*Required action*
Pick out the lines below with "educacional" and list them.

(Dataset entries)
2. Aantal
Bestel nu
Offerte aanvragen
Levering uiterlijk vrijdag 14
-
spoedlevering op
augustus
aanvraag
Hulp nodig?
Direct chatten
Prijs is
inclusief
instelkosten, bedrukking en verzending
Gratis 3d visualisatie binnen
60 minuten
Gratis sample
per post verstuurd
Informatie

* * *

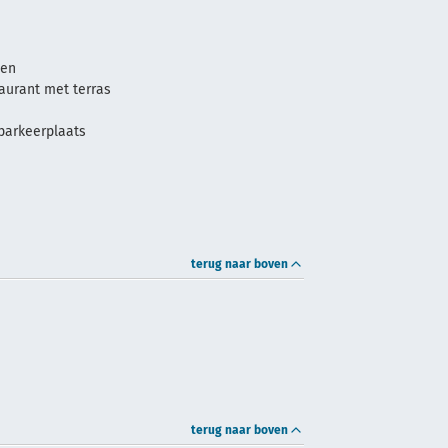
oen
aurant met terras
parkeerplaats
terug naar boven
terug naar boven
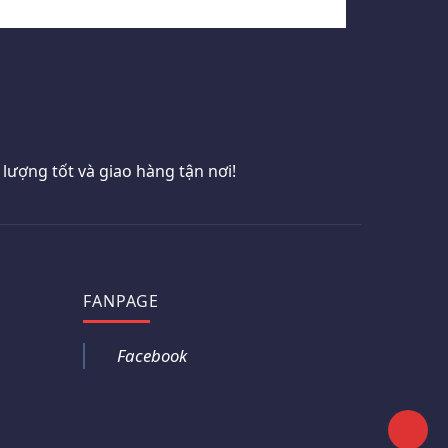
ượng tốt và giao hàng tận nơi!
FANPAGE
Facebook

==

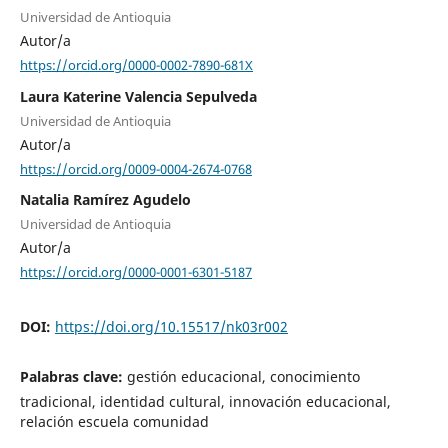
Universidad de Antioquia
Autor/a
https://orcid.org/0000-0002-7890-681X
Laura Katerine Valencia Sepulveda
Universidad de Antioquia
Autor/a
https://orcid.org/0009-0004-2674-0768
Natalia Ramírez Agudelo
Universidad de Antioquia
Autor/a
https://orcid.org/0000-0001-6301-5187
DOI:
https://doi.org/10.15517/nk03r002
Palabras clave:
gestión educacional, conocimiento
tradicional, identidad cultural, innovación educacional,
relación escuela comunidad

*Solution to the problem*
gestión educacional, conocimiento
tradicional, identidad cultural, innovación educacional,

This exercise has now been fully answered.